Bombshell Page 17
He didn’t back down.
“Hey, guess what? Even though I feel like I’m dying because of what’s happening right now, I’m glad the lie is over. The weight’s off my shoulders. It’s a relief. That’s how human beings are supposed to feel.”
“Now I’m inhuman?” I shrieked.
“That’s not what I meant—”
My phone buzzed in my pocket.
James, I thought automatically, and it hurt that it couldn’t be. That it would never be.
“I don’t care what you meant,” I said. “Here’s something real: I never want to talk to you again. So if you need a human being to talk to, you’ll have to find someone else.”
“That’s how it goes?” Shane asked, the bottom half of him, the part I could stand to look at, his shoes in the chalky gravel. “A lifetime of knowing each other means nothing?”
“I can’t even look at you.”
“Yeah, because if you hear, or see, or feel something you don’t like, or can’t deal with, you just shut it out. You—you’re practically autistic! I’m an idiot for thinking it would be any different.”
Inhuman, hypocrite, autistic. He’s right.
Shane was really hurting me somehow. He never had before. I didn’t think he could. He felt it too, and pulled back.
“I’m sorry,” he said. “I love you. You’re wonderful. You stand alone. You’re my dream girl. Why won’t you live with me in the light? You aren’t hearing any of this, are you?”
James was coming toward me.
I mean, Shane was coming toward me.
I kept backing away. The coyote’s voice came from behind the pyramid, chanting an invitation.
You can still disappear.
CHAPTER 20
On the other side of the pyramid, it was almost dawn.
The coyote was standing halfway down a slope that led away from the hiking trails and ponds and into the wilderness of the north part of the park. In the far distance, the double peak of Camelback Mountain pushed softly into the pinkish-grey sky. I focused on that landmark, used it to ground myself, and followed him.
I stayed close and watched him carefully. I didn’t want to lose sight of him and get lost. The coarse coyote fur along his backbone seemed influenced by the nature around us—it made subtle changes in color and sheen, ranging from dusty purple to pale green, sometimes shining like a seashell’s underside, sometimes clouded and dull.
It helped to think about what someone else would see if someone else could see him. I could imagine a person squinting their eyes, discerning easily enough the overall outline of a coyote-shaped thing. It was looking within the outline that took a certain scrutiny. There, he played his trickster games and pushed energy around. His tail appeared shorter or longer from different angles. He grew and lost inches of height with every step. He tried out the paws of bears and hooves of sheep when it suited him.

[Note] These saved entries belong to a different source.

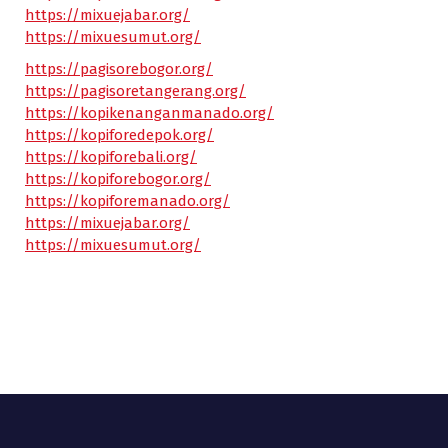
https://mixuejabar.org/
https://mixuesumut.org/
https://pagisorebogor.org/
https://pagisoretangerang.org/
https://kopikenanganmanado.org/
https://kopiforedepok.org/
https://kopiforebali.org/
https://kopiforebogor.org/
https://kopiforemanado.org/
https://mixuejabar.org/
https://mixuesumut.org/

The dawn made no advances toward daylight, and it was hard to tell how long we’d been walking. Eventually, we came to the top of a butte and stopped. The coyote sat down, panting, very much an animal. I looked out, expecting to see the city, and found it was not there.
Beyond the mountains, on all four sides of the valley, I could see that it was still nighttime, and the night sky met the false dawn at an abrupt edge. I watched a blinking airplane approach the weird seam from the other side, and held my breath as it disappeared.
The coyote was curled up tightly. His belly moved up and down with breathing.
I asked him, Why’d you bring me here?
This is your light.
It was my light. Whatever I called it. The astral plane. A phrase stolen from a song Shane and I obsessed over, a record from my dad’s collection. I’d sent it to James, very early on. Was Shane right? Had I known the truth? Had I suspected?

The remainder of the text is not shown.